(Exercise materials Opens)

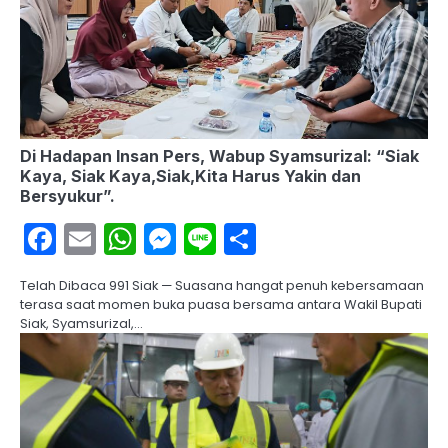
Di Hadapan Insan Pers, Wabup Syamsurizal: “Siak
Kaya, Siak Kaya,Siak,Kita Harus Yakin dan
Bersyukur”.
Facebook
Email
WhatsApp
Messenger
Line
Share
Telah Dibaca 991 Siak — Suasana hangat penuh kebersamaan
terasa saat momen buka puasa bersama antara Wakil Bupati
Siak, Syamsurizal,…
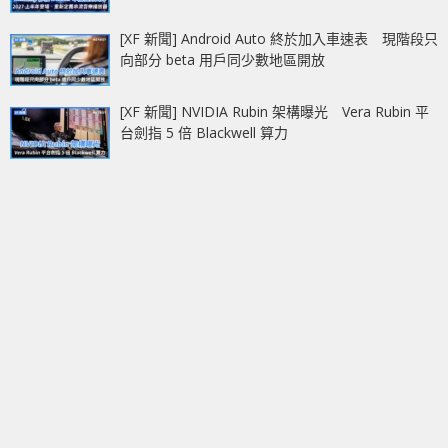
[XF 新聞] Android Auto 終於加入車速表 現階段只
向部分 beta 用戶同少數地區開放
[XF 新聞] NVIDIA Rubin 架構曝光 Vera Rubin 平
台劍指 5 倍 Blackwell 算力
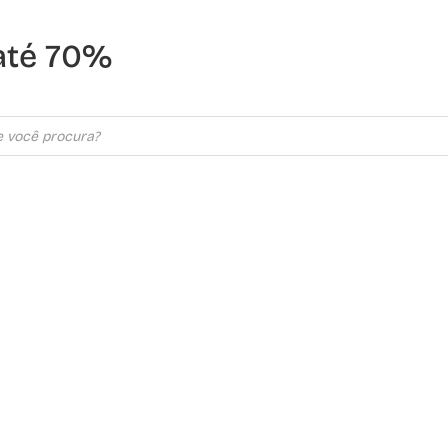
até 70%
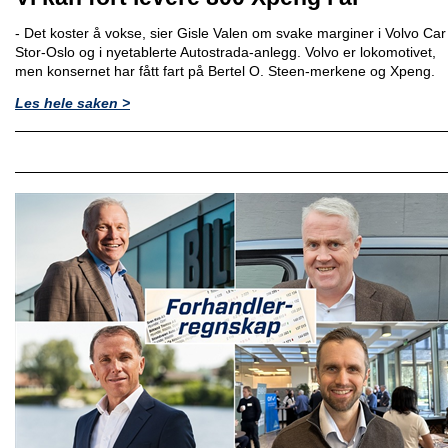
- Det koster å vokse, sier Gisle Valen om svake marginer i Volvo Car
Stor-Oslo og i nyetablerte Autostrada-anlegg. Volvo er lokomotivet,
men konsernet har fått fart på Bertel O. Steen-merkene og Xpeng.
Les hele saken >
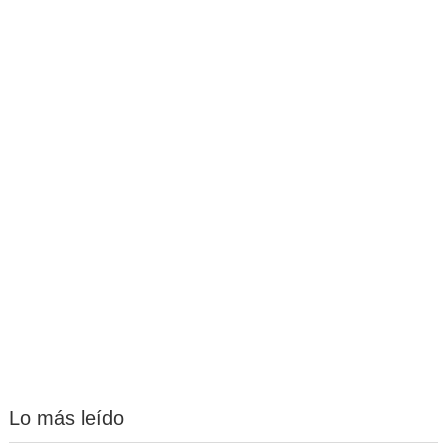
Lo más leído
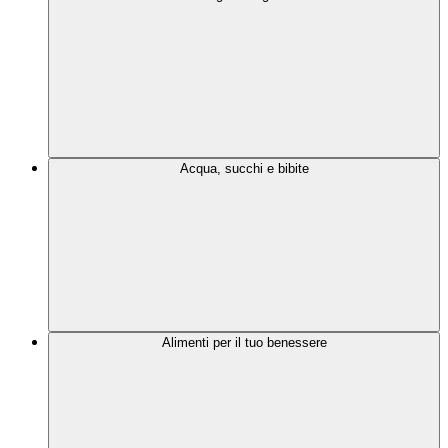
Acqua, succhi e bibite
Alimenti per il tuo benessere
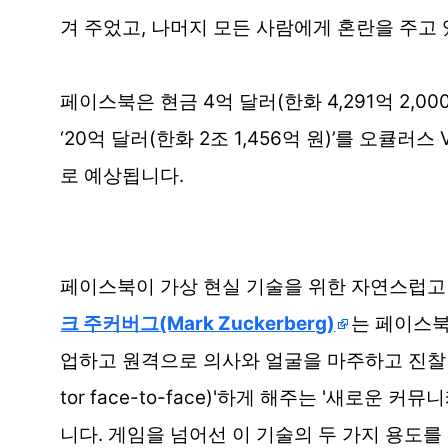
겨 주었고, 나머지 모든 사람에게 혼란을 주고
페이스북은 현금 4억 달러(한화 4,291억 2,00
‘20억 달러(한화 2조 1,456억 원)’를 오
로 예상됩니다.
페이스북이 가상 현실 기술을 위한 자연스럽고
크 주커버그(Mark Zuckerberg)
는 페이스
업하고 원격으로 의사와 얼굴을 마주하고 진찰(…studying in
tor face-to-face)'하게 해주는 '새로운 
니다. 게임을 넘어선 이 기술의 두 가지 용도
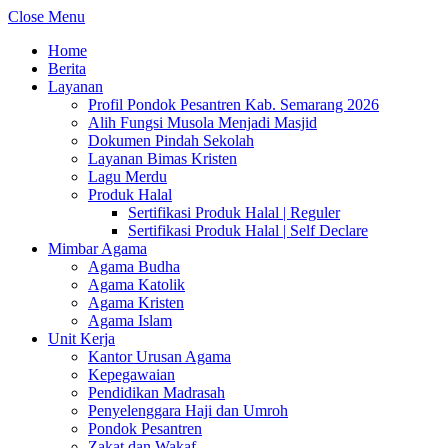
Close Menu
Home
Berita
Layanan
Profil Pondok Pesantren Kab. Semarang 2026
Alih Fungsi Musola Menjadi Masjid
Dokumen Pindah Sekolah
Layanan Bimas Kristen
Lagu Merdu
Produk Halal
Sertifikasi Produk Halal | Reguler
Sertifikasi Produk Halal | Self Declare
Mimbar Agama
Agama Budha
Agama Katolik
Agama Kristen
Agama Islam
Unit Kerja
Kantor Urusan Agama
Kepegawaian
Pendidikan Madrasah
Penyelenggara Haji dan Umroh
Pondok Pesantren
Zakat dan Wakaf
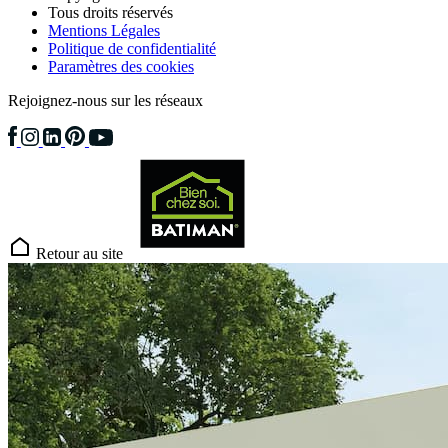
Tous droits réservés
Mentions Légales
Politique de confidentialité
Paramètres des cookies
Rejoignez-nous sur les réseaux
Retour au site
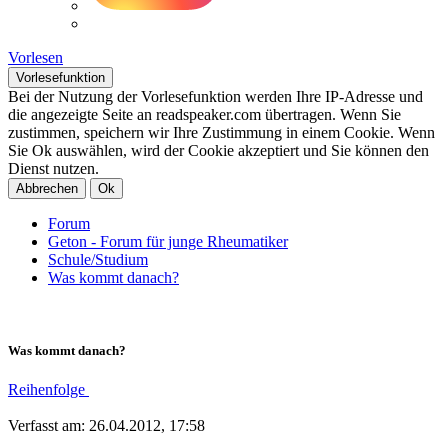
Vorlesen
Vorlesefunktion
Bei der Nutzung der Vorlesefunktion werden Ihre IP-Adresse und
die angezeigte Seite an readspeaker.com übertragen. Wenn Sie
zustimmen, speichern wir Ihre Zustimmung in einem Cookie. Wenn
Sie Ok auswählen, wird der Cookie akzeptiert und Sie können den
Dienst nutzen.
Abbrechen
Ok
Forum
Geton - Forum für junge Rheumatiker
Schule/Studium
Was kommt danach?
Was kommt danach?
Reihenfolge
Verfasst am: 26.04.2012, 17:58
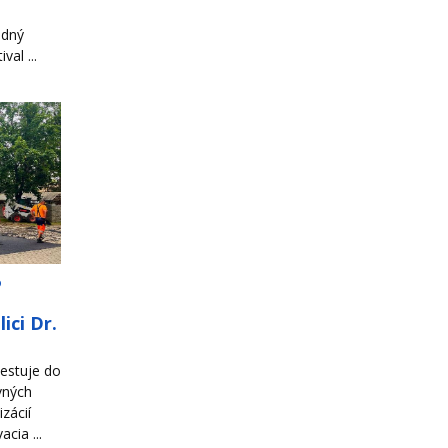
odný
al ...
o
ici Dr.
estuje do
vných
zácií
cia ...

(Exercise materials Closes)

■ Goal of the exercise ■
From the data above, pick out each line containing "Forum" and copy it.

■ Answer for this exercise ■
Forum
Geton - Forum für junge Rheumatiker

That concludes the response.